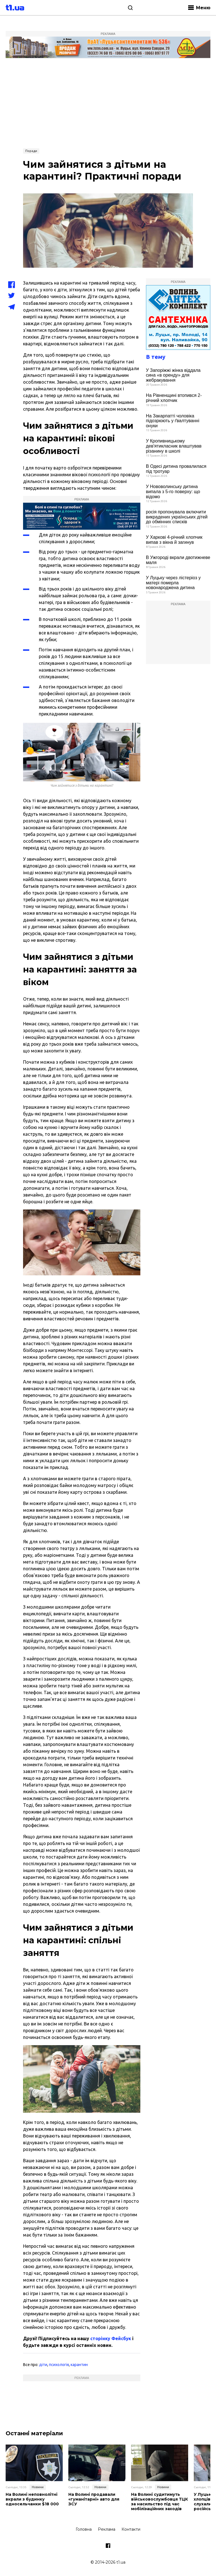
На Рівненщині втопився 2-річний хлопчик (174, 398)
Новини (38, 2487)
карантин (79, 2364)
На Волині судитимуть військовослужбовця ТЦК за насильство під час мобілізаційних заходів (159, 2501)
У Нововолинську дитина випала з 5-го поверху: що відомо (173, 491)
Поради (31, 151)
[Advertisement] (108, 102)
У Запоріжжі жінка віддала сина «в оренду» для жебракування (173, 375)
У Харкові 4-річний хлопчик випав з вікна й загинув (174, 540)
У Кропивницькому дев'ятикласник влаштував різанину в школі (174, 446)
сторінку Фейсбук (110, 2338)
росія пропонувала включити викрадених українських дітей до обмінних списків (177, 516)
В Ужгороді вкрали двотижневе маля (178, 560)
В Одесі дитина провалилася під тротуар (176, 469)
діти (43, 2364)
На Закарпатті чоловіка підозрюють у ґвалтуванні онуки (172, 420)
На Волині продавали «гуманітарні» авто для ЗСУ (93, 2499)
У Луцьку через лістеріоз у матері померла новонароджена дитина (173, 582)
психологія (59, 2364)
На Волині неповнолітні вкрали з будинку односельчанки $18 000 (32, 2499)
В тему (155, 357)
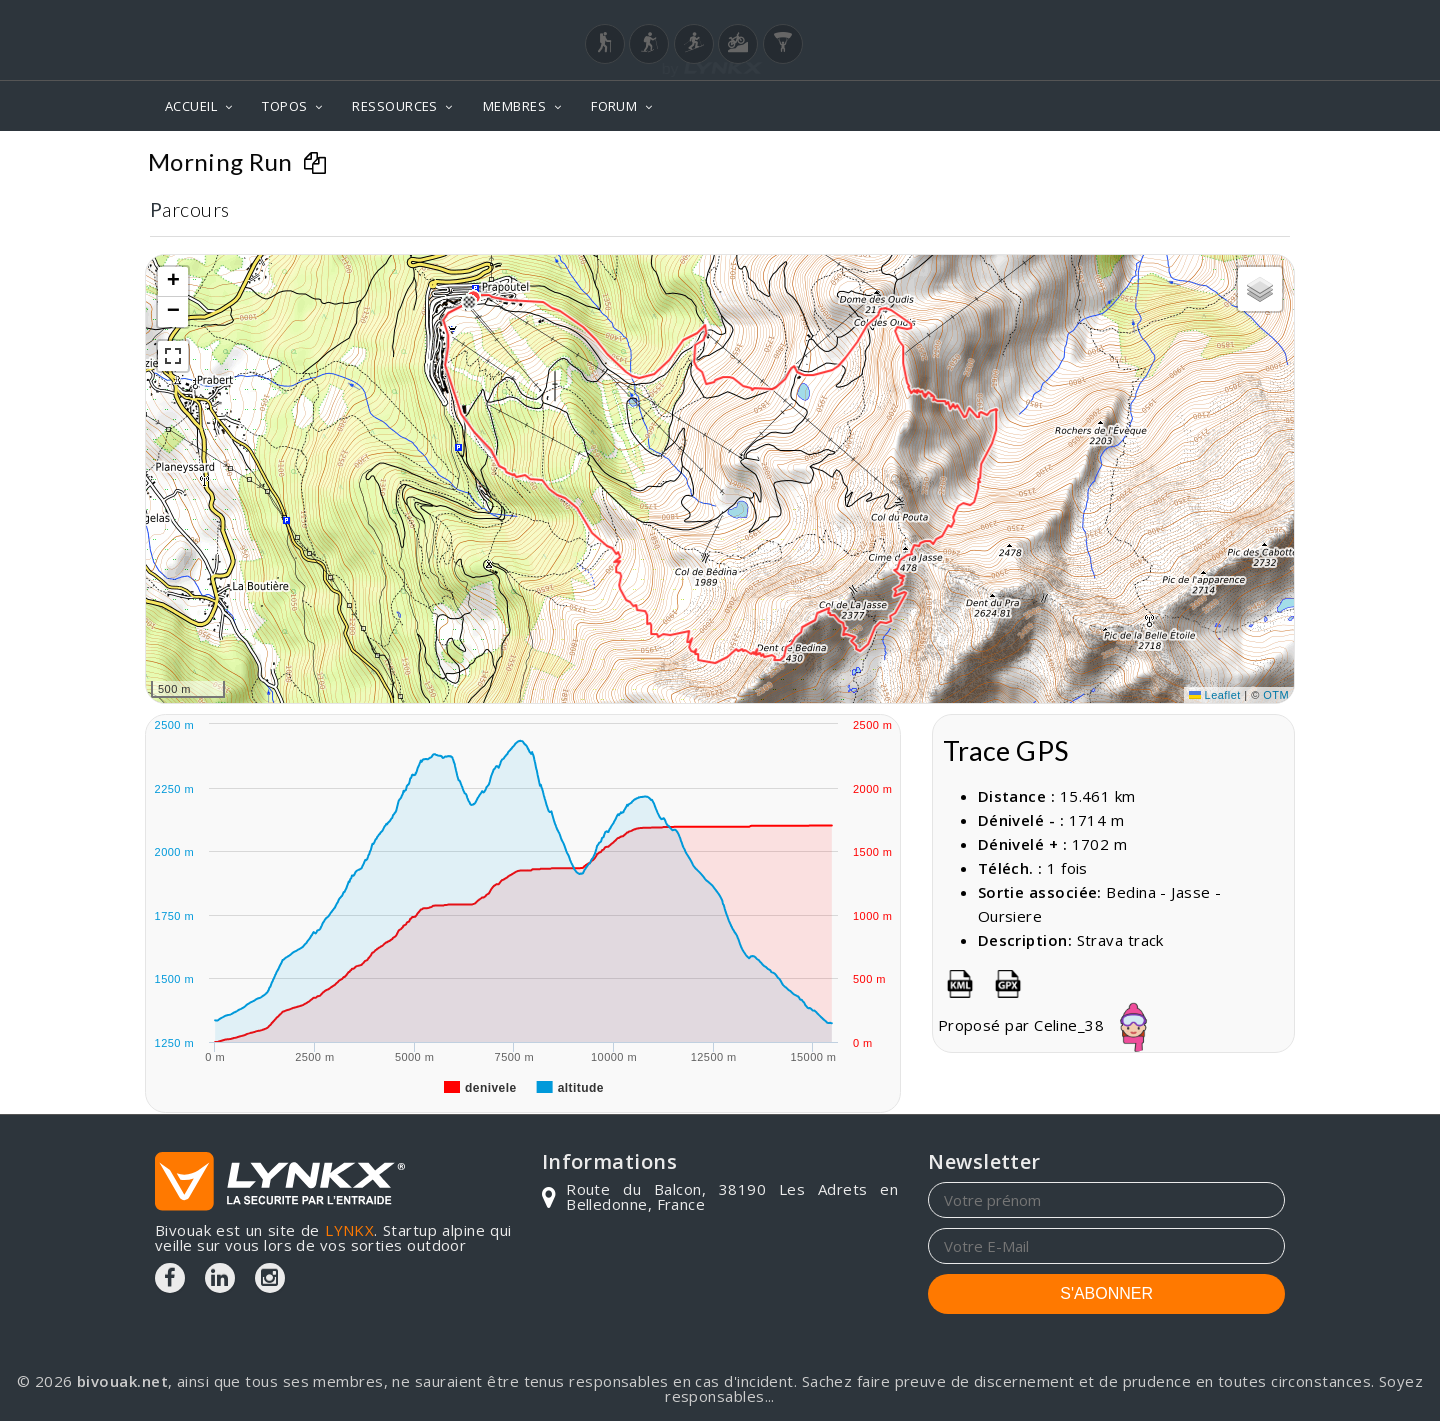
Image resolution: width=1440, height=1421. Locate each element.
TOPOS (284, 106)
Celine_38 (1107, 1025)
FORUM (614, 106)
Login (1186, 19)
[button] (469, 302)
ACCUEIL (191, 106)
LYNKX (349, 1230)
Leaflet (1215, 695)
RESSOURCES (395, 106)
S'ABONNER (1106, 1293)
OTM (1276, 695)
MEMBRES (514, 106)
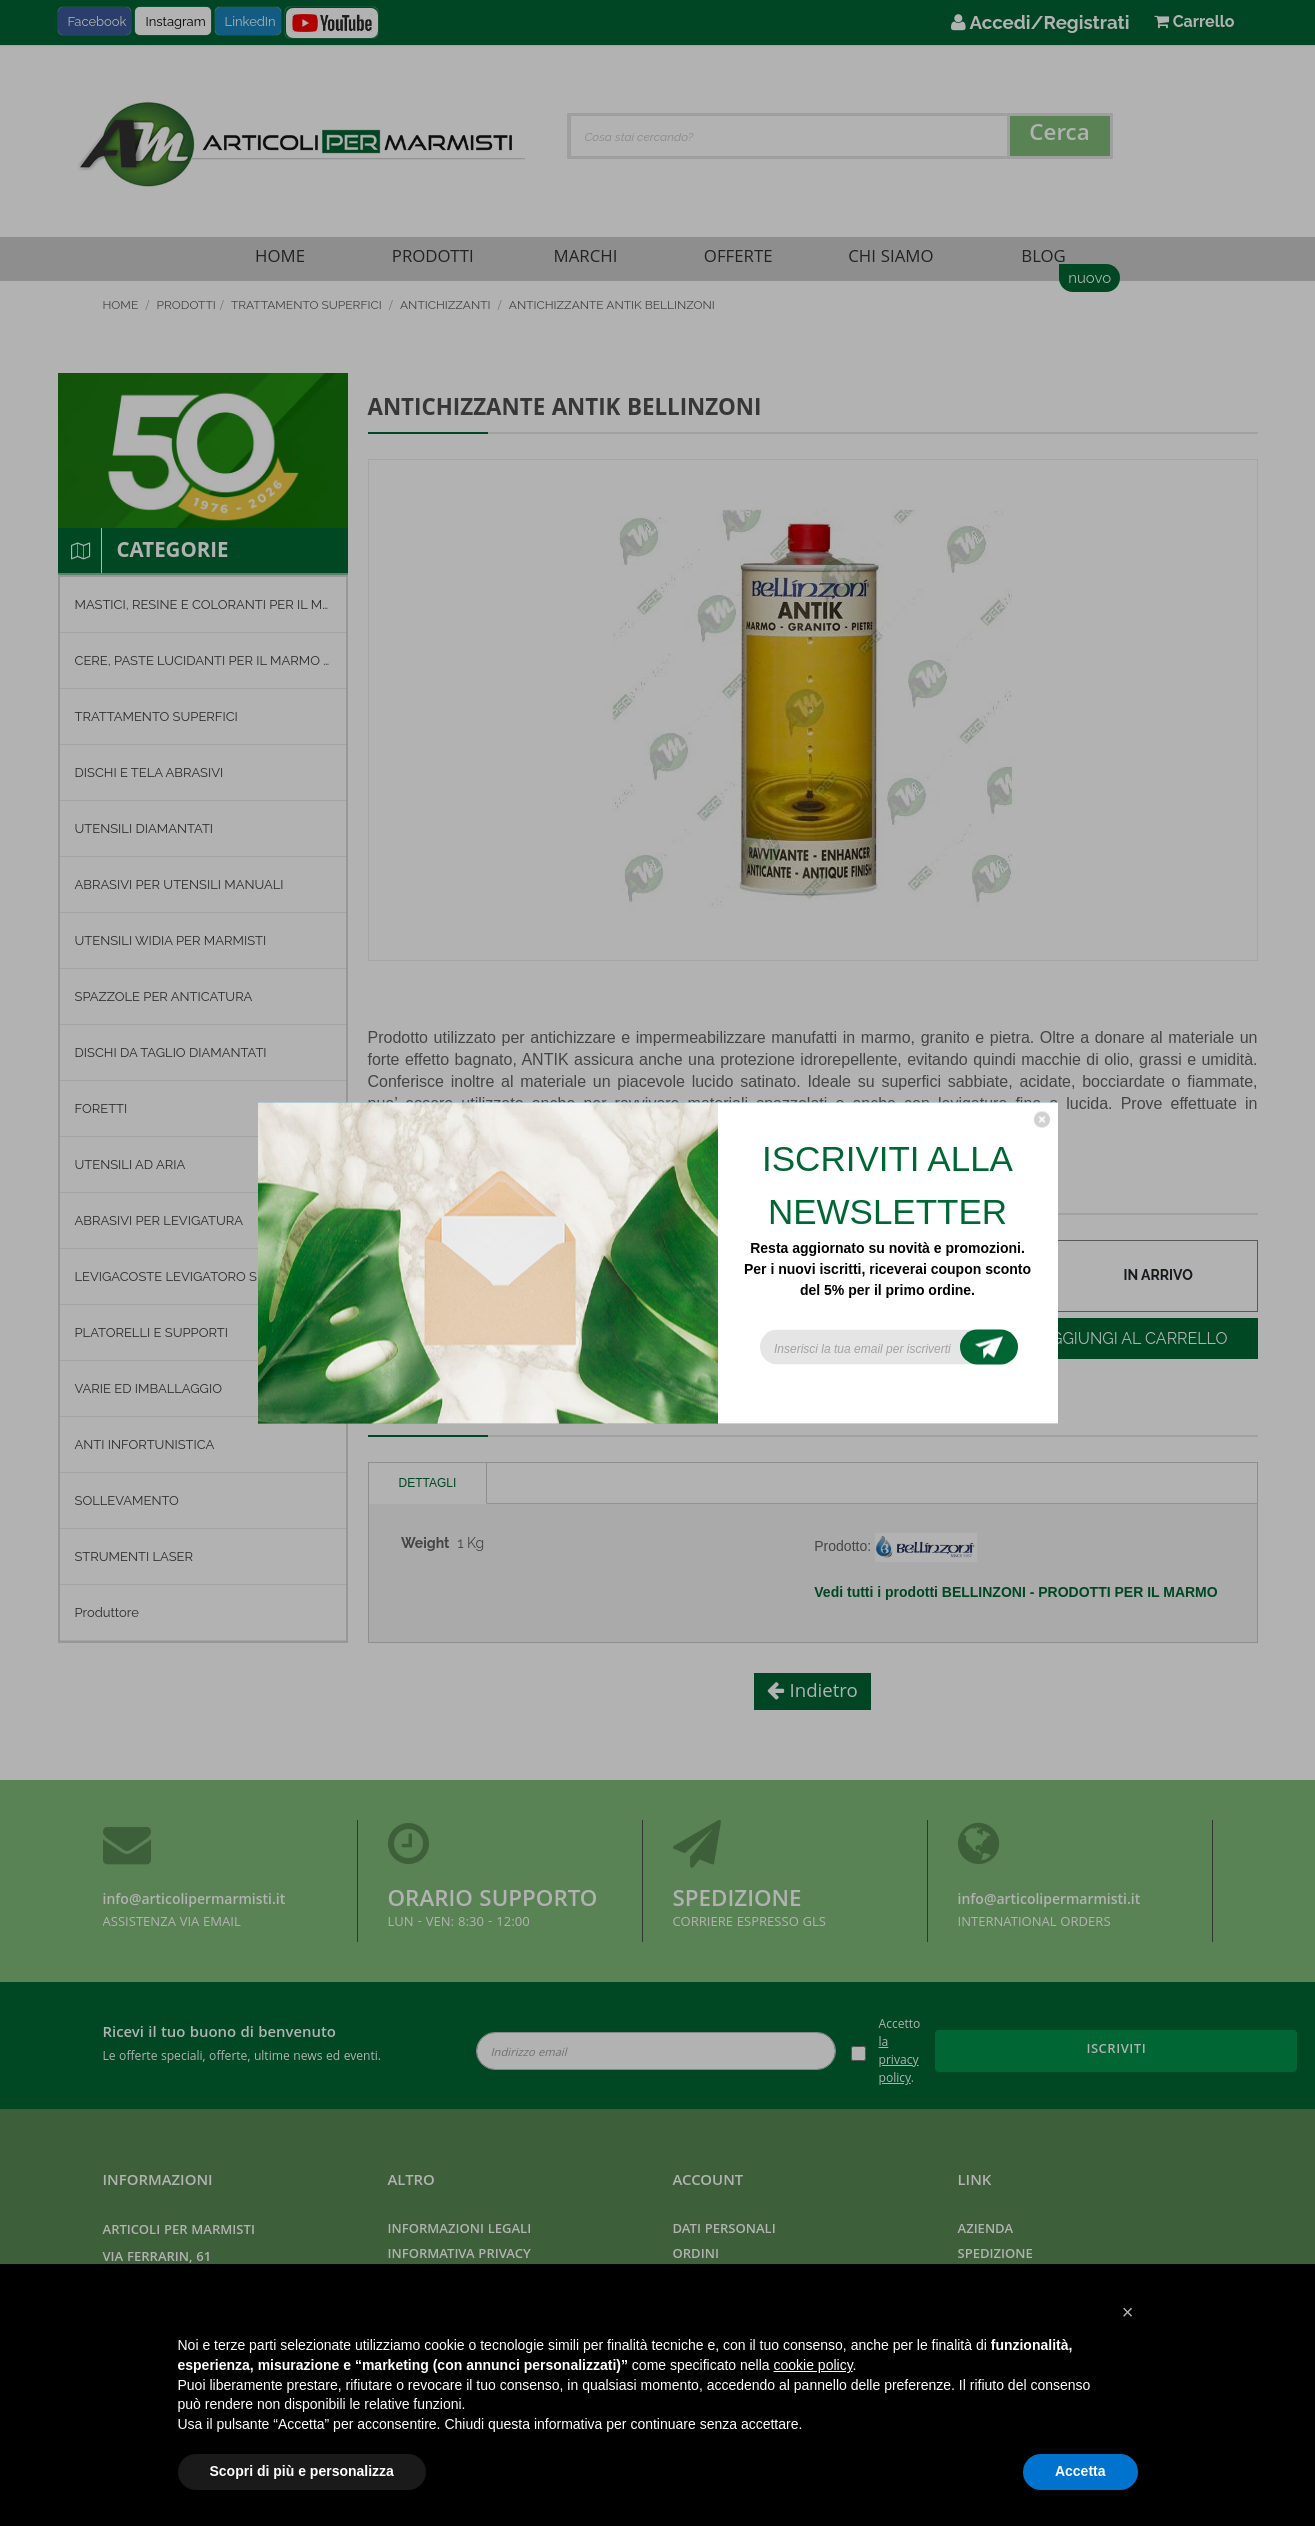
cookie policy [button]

______

The range runs from the line containing "Leaflet (1215, 695)" through the end of the entries; print those lines exactly and leave the pictures out.

Leaflet (1215, 695)
RESSOURCES (395, 106)
S'ABONNER (1106, 1293)
OTM (1276, 695)
MEMBRES (514, 106)
cookie policy [button]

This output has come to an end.